Problem statement: Take the material below and extract the lines from the one with "পড়া একটি রোগ।" through the one with "Wettbewerben oder Umfragen", word for word, without pictures.

____________

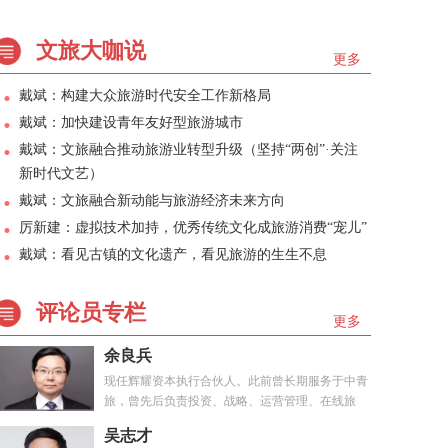
文旅大咖说
更多
戴斌：构建大众旅游时代安全工作新格局
戴斌：加快建设青年友好型旅游城市
戴斌：文旅融合推动旅游业转型升级（坚持“两创”·关注
新时代文艺）
戴斌：文旅融合新动能与旅游经济未来方向
厉新建：虚拟技术加持，优秀传统文化成旅游消费“宠儿”
戴斌：看见古镇的文化遗产，看见旅游的生生不息
评论员专栏
更多
余良兵
现任辉耀资本执行合伙人。此前曾长期服务于中青
旅，曾先后负责投资、战略、运营管理、在线旅
游、...
吴志才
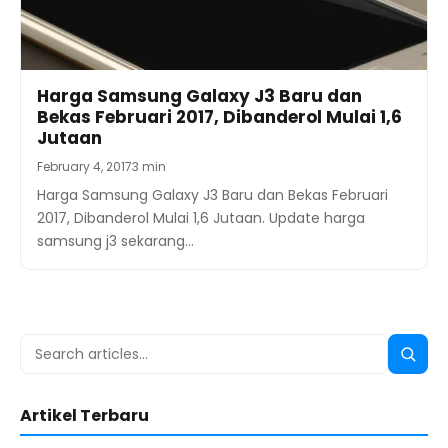
Harga Samsung Galaxy J3 Baru dan
Bekas Februari 2017, Dibanderol Mulai 1,6
Jutaan
February 4, 2017
3 min
Harga Samsung Galaxy J3 Baru dan Bekas Februari
2017, Dibanderol Mulai 1,6 Jutaan. Update harga
samsung j3 sekarang…
Search
Searc
for:
Artikel Terbaru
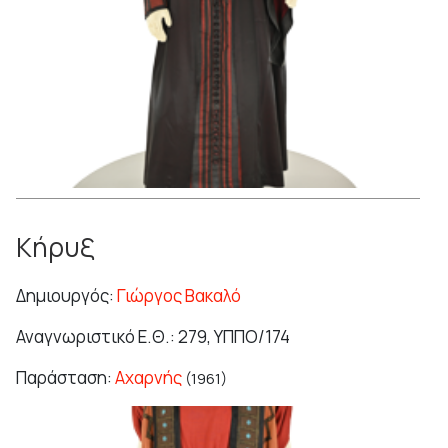
Κήρυξ
Δημιουργός:
Γιώργος Βακαλό
Αναγνωριστικό Ε.Θ.: 279, ΥΠΠΟ/174
Παράσταση:
Αχαρνής
(1961)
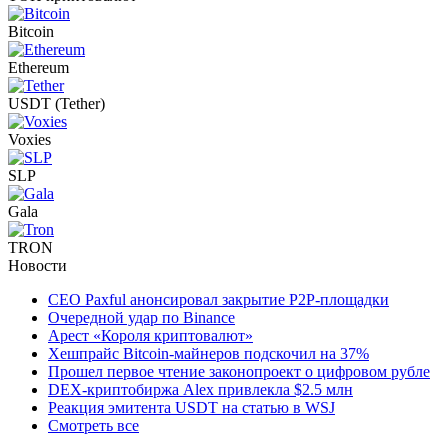
Bitcoin
Ethereum
USDT (Tether)
Voxies
SLP
Gala
TRON
Новости
CEO Paxful анонсировал закрытие P2P-площадки
Очередной удар по Binance
Арест «Короля криптовалют»
Хешпрайс Bitcoin-майнеров подскочил на 37%
Прошел первое чтение законопроект о цифровом рубле
DEX-криптобиржа Alex привлекла $2.5 млн
Реакция эмитента USDT на статью в WSJ
Смотреть все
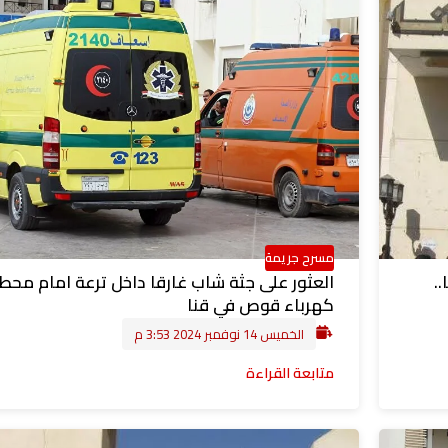
مسرح جريمة
.
العثور على جثة شاب غارقا داخل ترعة امام محط
كهرباء قوص في قنا
الخميس 14 نوفمبر 2024 3:53 م
متابعة القراءة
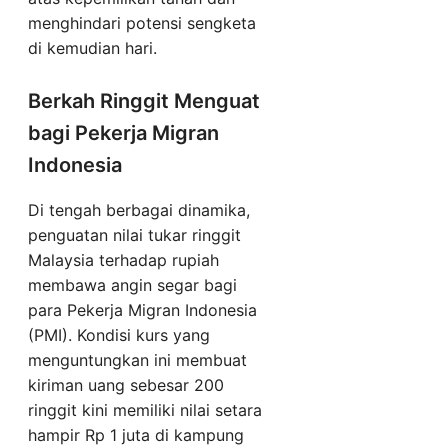
menghindari potensi sengketa
di kemudian hari.
Berkah Ringgit Menguat
bagi Pekerja Migran
Indonesia
Di tengah berbagai dinamika,
penguatan nilai tukar ringgit
Malaysia terhadap rupiah
membawa angin segar bagi
para Pekerja Migran Indonesia
(PMI). Kondisi kurs yang
menguntungkan ini membuat
kiriman uang sebesar 200
ringgit kini memiliki nilai setara
hampir Rp 1 juta di kampung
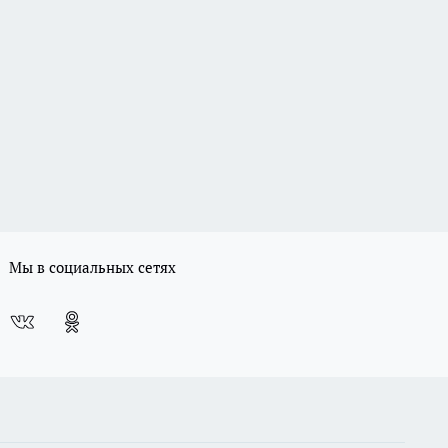
Мы в социальных сетях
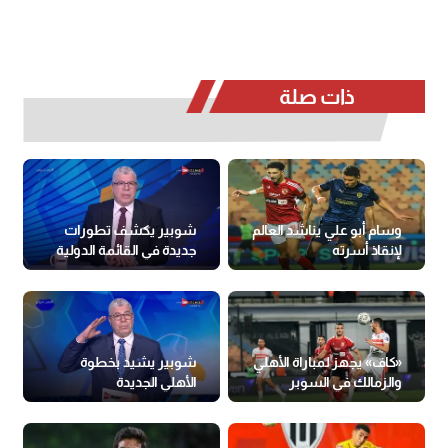
ذات صلة
وسام أبو علي يناشد العالم
شوبير يكشف تطورات
لإنقاذ أسرته
جديدة في القائمة الدولية
للحكام
«كاف» يجهز لمباراة الأهلي
شوبير يشيد بخطوة
والزمالك في السوبر
الأهلي الجديدة
الأفريقي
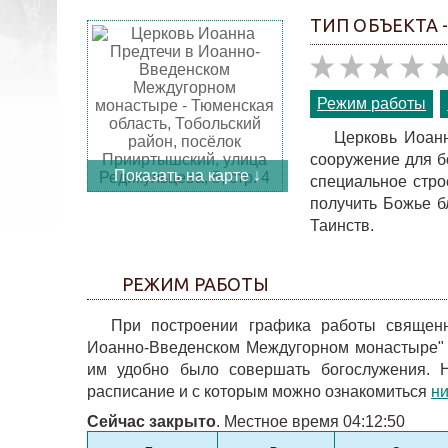
ТИП ОБЪЕКТА 
Режим работы
Церковь Иоан
сооружение для б
Показать на карте ↓
специальное стро
получить Божье б
Таинств.
РЕЖИМ РАБОТЫ
При построении графика работы священ
Иоанно-Введенском Междугорном монастыре" 
им удобно было совершать богослужения. Н
расписание и с которым можно ознакомиться
н
Сейчас закрыто
. Местное время 04:12:50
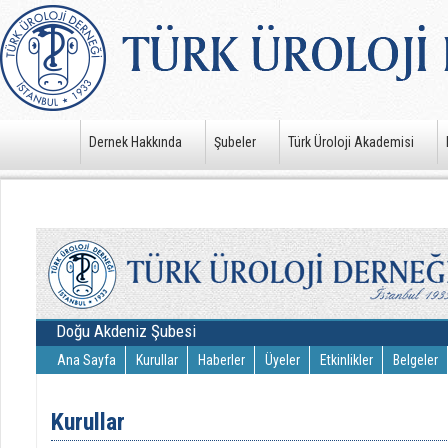
Dernek Hakkında
Şubeler
Türk Üroloji Akademisi
Doğu Akdeniz Şubesi
Ana Sayfa
Kurullar
Haberler
Üyeler
Etkinlikler
Belgeler
Kurullar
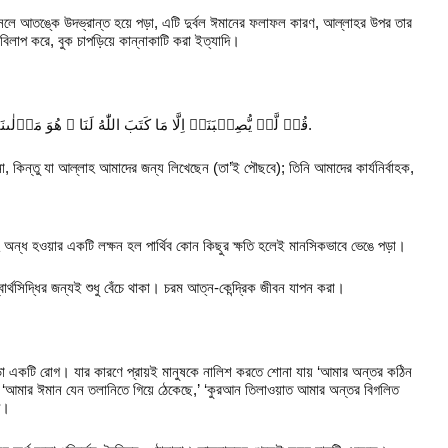
সলে আতঙ্কে উদভ্রান্ত হয়ে পড়া, এটি দুর্বল ঈমানের ফলাফল কারণ, আল্লাহর উপর তার
বিলাপ করে, বুক চাপড়িয়ে কান্নাকাটি করা ইত্যাদি।
قُلۡ لَّنۡ یُّصِیۡبَنَاۤ اِلَّا مَا كَتَبَ اللّٰهُ لَنَا ۚ هُوَ مَوۡلٰىنَا ۚ وَ عَلَی اللّٰهِ فَلۡیَتَوَكَّلِ الۡمُؤۡمِنُوۡنَ.
, কিন্তু যা আল্লাহ আমাদের জন্য লিখেছেন (তা’ই পৌছবে); তিনি আমাদের কার্যনির্বাহক,
হে অন্ধ হওয়ার একটি লক্ষন হল পার্থিব কোন কিছুর ক্ষতি হলেই মানসিকভাবে ভেঙে পড়া।
ার্থসিদ্ধির জন্যই শুধু বেঁচে থাকা। চরম আত্ন-কেন্দ্রিক জীবন যাপন করা।
 পড়া একটি রোগ। যার কারণে প্রায়ই মানুষকে নালিশ করতে শোনা যায় ‘আমার অন্তর কঠিন
,’ ‘আমার ঈমান যেন তলানিতে গিয়ে ঠেকেছে,’ ‘কুরআন তিলাওয়াত আমার অন্তর বিগলিত
ি।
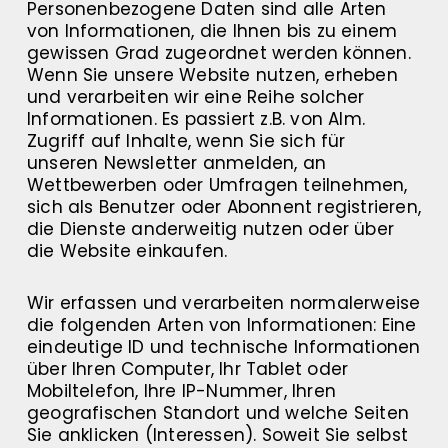
Personenbezogene Daten sind alle Arten
von Informationen, die Ihnen bis zu einem
gewissen Grad zugeordnet werden können.
Wenn Sie unsere Website nutzen, erheben
und verarbeiten wir eine Reihe solcher
Informationen. Es passiert z.B. von Alm.
Zugriff auf Inhalte, wenn Sie sich für
unseren Newsletter anmelden, an
Wettbewerben oder Umfragen teilnehmen,
sich als Benutzer oder Abonnent registrieren,
die Dienste anderweitig nutzen oder über
die Website einkaufen.
Wir erfassen und verarbeiten normalerweise
die folgenden Arten von Informationen: Eine
eindeutige ID und technische Informationen
über Ihren Computer, Ihr Tablet oder
Mobiltelefon, Ihre IP-Nummer, Ihren
geografischen Standort und welche Seiten
Sie anklicken (Interessen). Soweit Sie selbst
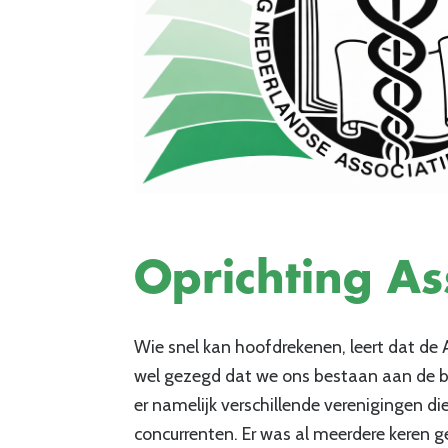
Oprichting As
Wie snel kan hoofdrekenen, leert dat de As
wel gezegd dat we ons bestaan aan de b
er namelijk verschillende verenigingen d
concurrenten. Er was al meerdere keren ge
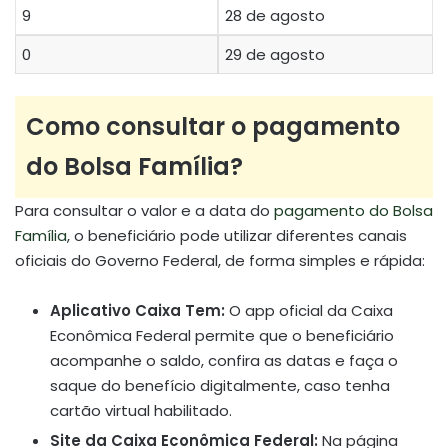
9
28 de agosto
0
29 de agosto
Como consultar o pagamento
do Bolsa Família?
Para consultar o valor e a data do
pagamento do Bolsa
Família
, o beneficiário pode utilizar diferentes canais
oficiais do Governo Federal, de forma simples e rápida:
Aplicativo Caixa Tem:
O app oficial da Caixa
Econômica Federal permite que o beneficiário
acompanhe o saldo, confira as datas e faça o
saque do benefício digitalmente, caso tenha
cartão virtual habilitado.
Site da Caixa Econômica Federal:
Na página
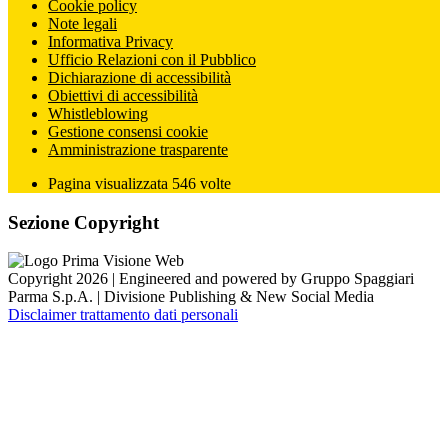
Cookie policy
Note legali
Informativa Privacy
Ufficio Relazioni con il Pubblico
Dichiarazione di accessibilità
Obiettivi di accessibilità
Whistleblowing
Gestione consensi cookie
Amministrazione trasparente
Pagina visualizzata
546
volte
Sezione Copyright
Copyright 2026 | Engineered and powered by Gruppo Spaggiari
Parma S.p.A. | Divisione Publishing & New Social Media
Disclaimer trattamento dati personali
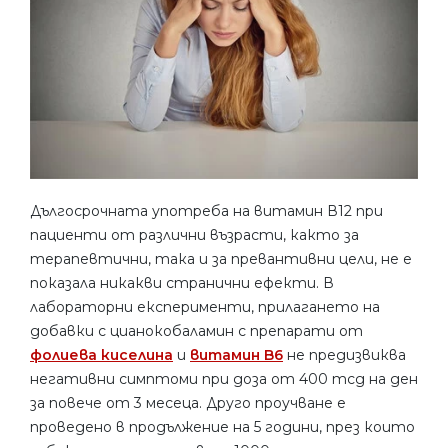
Дългосрочната употреба на витамин В12 при
пациенти от различни възрасти, както за
терапевтични, така и за превантивни цели, не е
показала никакви странични ефекти. В
лабораторни експерименти, прилагането на
добавки с цианокобаламин с препарати от
фолиева киселина
и
витамин B6
не предизвиква
негативни симптоми при доза от 400 mcg на ден
за повече от 3 месеца. Друго проучване е
проведено в продължение на 5 години, през които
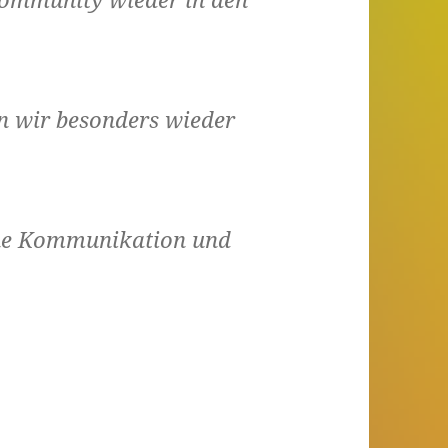
 wir besonders wieder
ene Kommunikation und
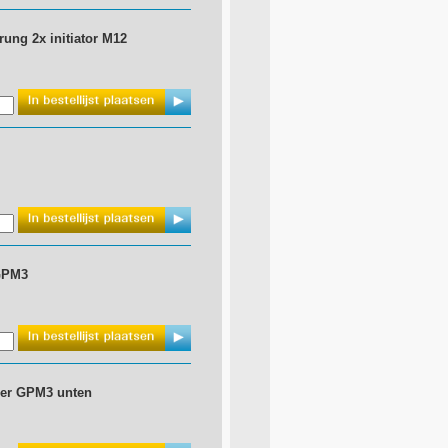
erung 2x initiator M12
GPM3
der GPM3 unten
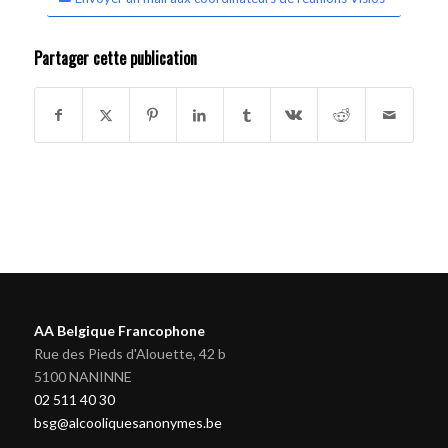
Partager cette publication
AA Belgique Francophone
Rue des Pieds d'Alouette, 42 b
5100 NANINNE
02 511 40 30
bsg@alcooliquesanonymes.be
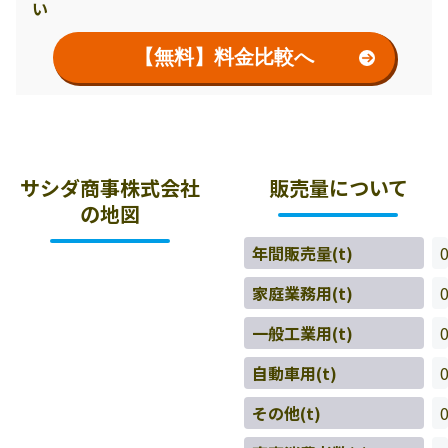
い
【無料】料金比較へ
サシダ商事株式会社
販売量について
の地図
年間販売量(t)
家庭業務用(t)
一般工業用(t)
自動車用(t)
その他(t)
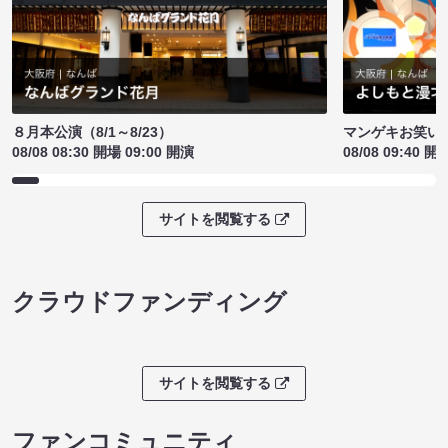
８月本公演（8/1～8/23）
マンゲキお笑い
08/08 08:30 開場 09:00 開演
08/08 09:40 開
サイトを閲覧する
クラウドファンディング
サイトを閲覧する
ファンコミュニティ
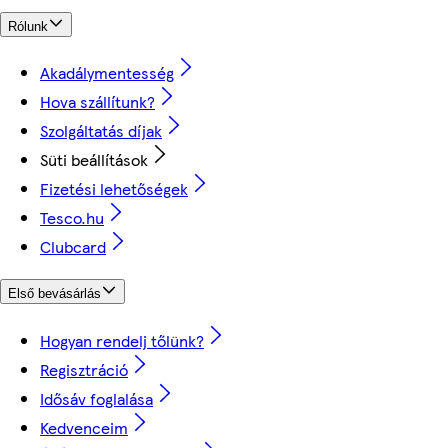
Rólunk
Akadálymentesség
Hova szállítunk?
Szolgáltatás díjak
Süti beállítások
Fizetési lehetőségek
Tesco.hu
Clubcard
Első bevásárlás
Hogyan rendelj tőlünk?
Regisztráció
Idősáv foglalása
Kedvenceim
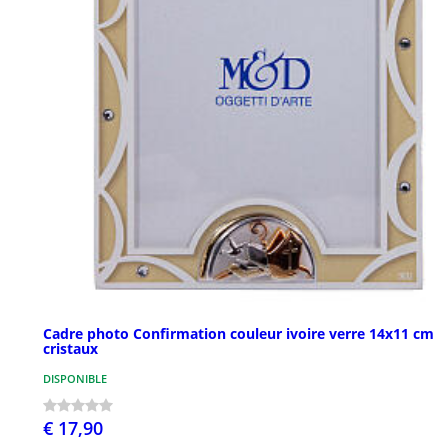
Cadre photo Confirmation couleur ivoire verre 14x11 cm
cristaux
DISPONIBLE
€ 17,90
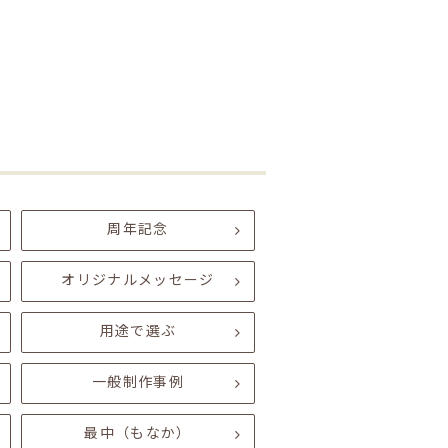
周年記念
オリジナルメッセージ
用途で選ぶ
一般制作事例
最中（もなか）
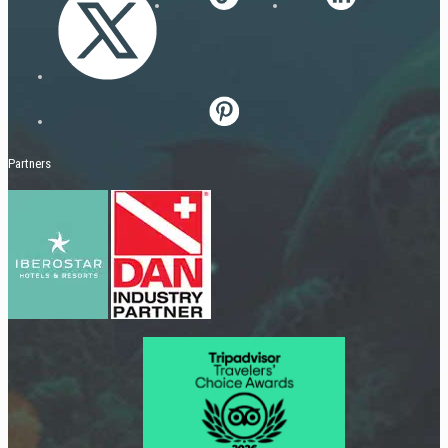
Partners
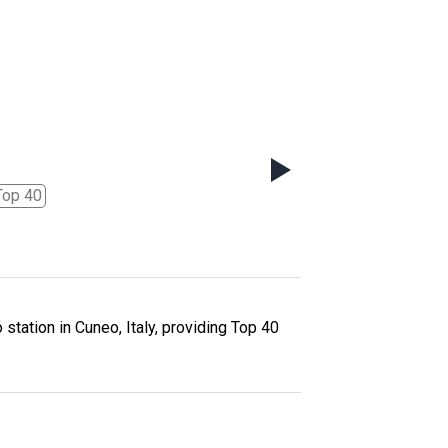
Top 40
 station in Cuneo, Italy, providing Top 40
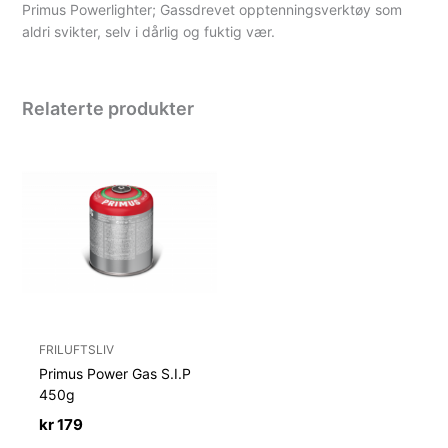
Primus Powerlighter; Gassdrevet opptenningsverktøy som
aldri svikter, selv i dårlig og fuktig vær.
Relaterte produkter
FRILUFTSLIV
Primus Power Gas S.I.P
450g
kr
179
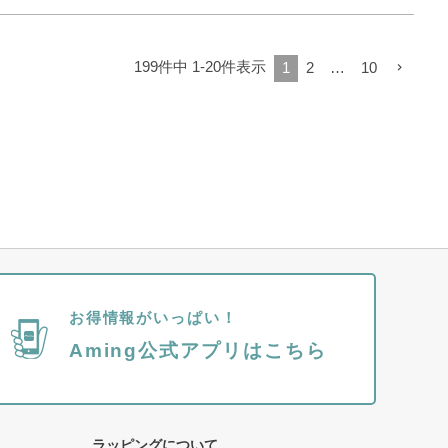
199
件中
1
-
20
件表示
1
2
…
10
お得情報がいっぱい！
Aming公式アプリはこちら
ラッピングについて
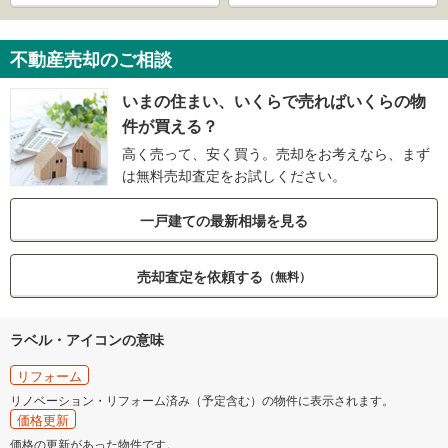
不動産売却のご相談
いまの住まい、いくらで売ればいくらの物
件が買える？
高く売って、安く買う。売却をお考えなら、まず
は無料売却査定をお試しください。
一戸建ての最新相場を見る
売却査定を依頼する
（無料）
ラベル・アイコンの意味
リフォーム
リノベーション・リフォーム済み（予定含む）の物件に表示されます。
価格更新
価格の更新があった物件です。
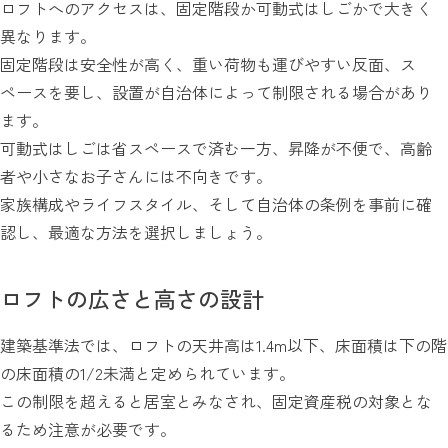
ロフトへのアクセスは、固定階段か可動式はしごかで大きく
異なります。
固定階段は安全性が高く、重い荷物も運びやすい反面、ス
ペースを要し、設置が自治体によって制限される場合があり
ます。
可動式はしごは省スペースで済む一方、昇降が不便で、高齢
者や小さなお子さんには不向きです。
家族構成やライフスタイル、そして自治体の条例を事前に確
認し、最適な方法を選択しましょう。
ロフトの広さと高さの設計
建築基準法では、ロフトの天井高は1.4m以下、床面積は下の階
の床面積の1/2未満と定められています。
この制限を超えると居室とみなされ、固定資産税の対象とな
るため注意が必要です。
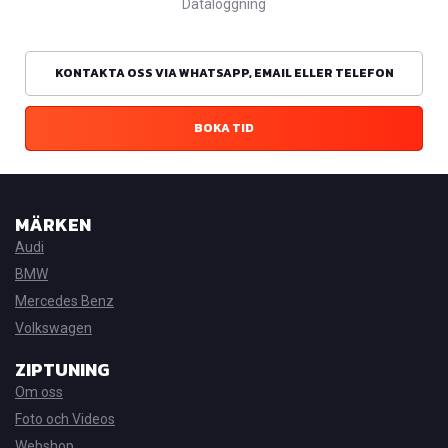
Dataloggning
KONTAKTA OSS VIA WHATSAPP, EMAIL ELLER TELEFON
BOKA TID
MÄRKEN
Audi
BMW
Mercedes Benz
Volkswagen
ZIPTUNING
Om oss
Foto och Videos
Webshop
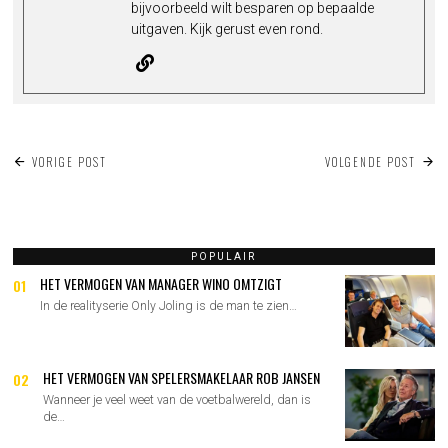
bijvoorbeeld wilt besparen op bepaalde
uitgaven. Kijk gerust even rond.
BERICHT
VORIGE POST
VOLGENDE POST
NAVIGATIE
POPULAIR
HET VERMOGEN VAN MANAGER WINO OMTZIGT
01
In de realityserie Only Joling is de man te zien…
HET VERMOGEN VAN SPELERSMAKELAAR ROB JANSEN
02
Wanneer je veel weet van de voetbalwereld, dan is
de…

____________

Output for this exercise:
 পড়া একটি রোগ। যার কারণে প্রায়ই মানুষকে নালিশ করতে শোনা যায় ‘আমার অন্তর কঠিন
,’ ‘আমার ঈমান যেন তলানিতে গিয়ে ঠেকেছে,’ ‘কুরআন তিলাওয়াত আমার অন্তর বিগলিত
ি।
Personenbezogene Daten sind alle Arten
von Informationen, die Ihnen bis zu einem
gewissen Grad zugeordnet werden können.
Wenn Sie unsere Website nutzen, erheben
und verarbeiten wir eine Reihe solcher
Informationen. Es passiert z.B. von Alm.
Zugriff auf Inhalte, wenn Sie sich für
unseren Newsletter anmelden, an
Wettbewerben oder Umfragen teilnehmen,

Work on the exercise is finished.